Give back every record word for word, but keep the pictures out.

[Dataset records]
········

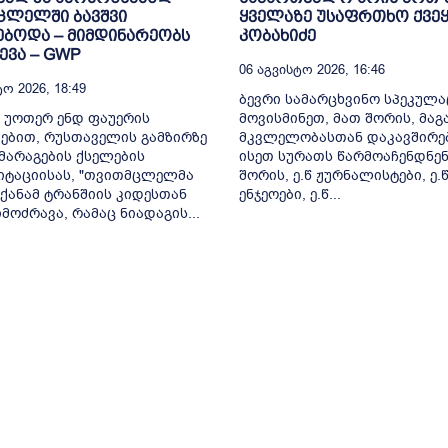
ცლელში ბავშვი
ყველაზე უსაფრთხო ქვეყ
ბოდა – მიმდინარეობს
კობახიძე
ვა – GWP
06 Აგვისტო 2026, 16:46
ო 2026, 18:49
ბევრი სამარცხვინო სპეკულა
 უოთერ ენდ ფაუერის
მოვისმინეთ, მათ შორის, მა
ებით, რუსთაველის გამზირზე
მკვლელობასთან დაკავშირე
არაგების ქსელების
ისეთ სურათს წარმოაჩენდნენ
იტაციისას, "თვითმცლელმა
შორის, ე.წ ჟურნალისტები, ე.
ქანამ ტრანშიის კიდესთან
ენჯეოები, ე.წ...
მოძრავა, რამაც ნიადაგის...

········

> Result of the exercise
ცლელში ბავშვი
ყველაზე უსაფრთხო ქვეყ
ბოდა – მიმდინარეობს
კობახიძე
ვა – GWP
06 Აგვისტო 2026, 16:46
ო 2026, 18:49
ბევრი სამარცხვინო სპეკულა
 უოთერ ენდ ფაუერის
მოვისმინეთ, მათ შორის, მა
ებით, რუსთაველის გამზირზე
მკვლელობასთან დაკავშირე
არაგების ქსელების
ისეთ სურათს წარმოაჩენდნენ
იტაციისას, "თვითმცლელმა
შორის, ე.წ ჟურნალისტები, ე.
ქანამ ტრანშიის კიდესთან
ენჯეოები, ე.წ...
მოძრავა, რამაც ნიადაგის...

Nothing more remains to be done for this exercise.